◆ **DATASET**:
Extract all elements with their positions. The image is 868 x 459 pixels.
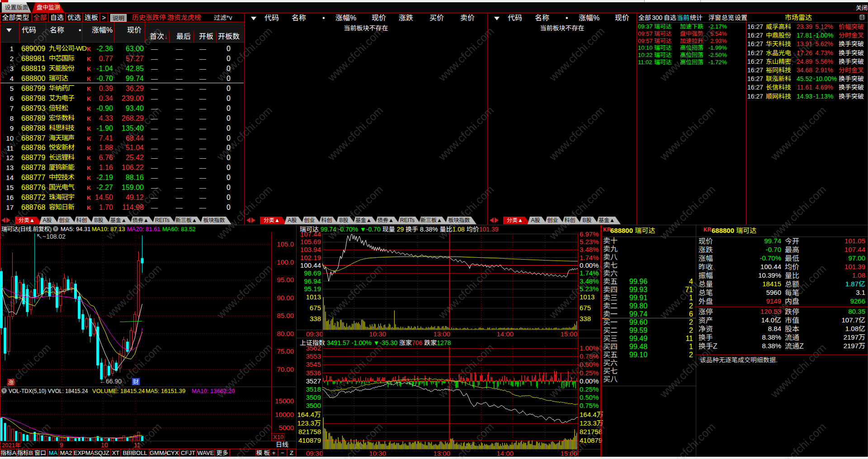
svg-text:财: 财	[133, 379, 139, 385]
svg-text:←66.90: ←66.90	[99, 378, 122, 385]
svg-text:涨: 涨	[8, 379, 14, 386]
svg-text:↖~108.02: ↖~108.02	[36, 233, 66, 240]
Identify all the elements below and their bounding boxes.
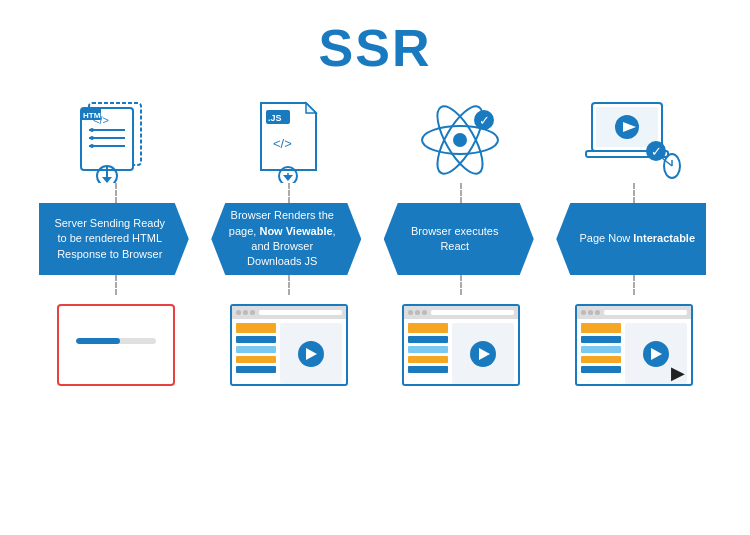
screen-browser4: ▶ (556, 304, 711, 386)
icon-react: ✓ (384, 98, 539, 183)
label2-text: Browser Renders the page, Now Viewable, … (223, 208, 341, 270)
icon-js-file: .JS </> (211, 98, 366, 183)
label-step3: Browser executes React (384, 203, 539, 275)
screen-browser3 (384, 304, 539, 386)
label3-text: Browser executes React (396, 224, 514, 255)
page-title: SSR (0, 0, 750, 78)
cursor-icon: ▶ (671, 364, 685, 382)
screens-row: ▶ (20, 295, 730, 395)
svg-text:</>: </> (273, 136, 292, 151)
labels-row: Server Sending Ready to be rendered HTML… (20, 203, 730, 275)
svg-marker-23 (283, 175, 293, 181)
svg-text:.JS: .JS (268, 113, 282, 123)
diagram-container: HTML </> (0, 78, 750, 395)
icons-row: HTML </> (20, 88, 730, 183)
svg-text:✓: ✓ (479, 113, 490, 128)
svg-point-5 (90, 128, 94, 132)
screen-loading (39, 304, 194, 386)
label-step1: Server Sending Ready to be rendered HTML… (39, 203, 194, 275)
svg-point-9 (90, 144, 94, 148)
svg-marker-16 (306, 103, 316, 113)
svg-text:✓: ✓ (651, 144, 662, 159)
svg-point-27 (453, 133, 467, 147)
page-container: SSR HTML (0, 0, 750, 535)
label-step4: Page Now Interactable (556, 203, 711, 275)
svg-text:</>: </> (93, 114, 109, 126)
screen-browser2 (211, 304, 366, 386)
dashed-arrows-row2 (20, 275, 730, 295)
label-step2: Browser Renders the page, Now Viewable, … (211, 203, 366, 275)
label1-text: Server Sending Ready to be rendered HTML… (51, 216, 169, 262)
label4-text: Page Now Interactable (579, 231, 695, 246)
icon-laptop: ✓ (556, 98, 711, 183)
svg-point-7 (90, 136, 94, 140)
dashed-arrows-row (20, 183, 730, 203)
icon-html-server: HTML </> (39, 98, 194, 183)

◆ **TASK DESCRIPTION**: Filter the material above down to the lines that hold the word "container".

◆ **TASK SOLUTION**:
diagram-container: HTML </> (0, 78, 750, 395)
page-container: SSR HTML (0, 0, 750, 535)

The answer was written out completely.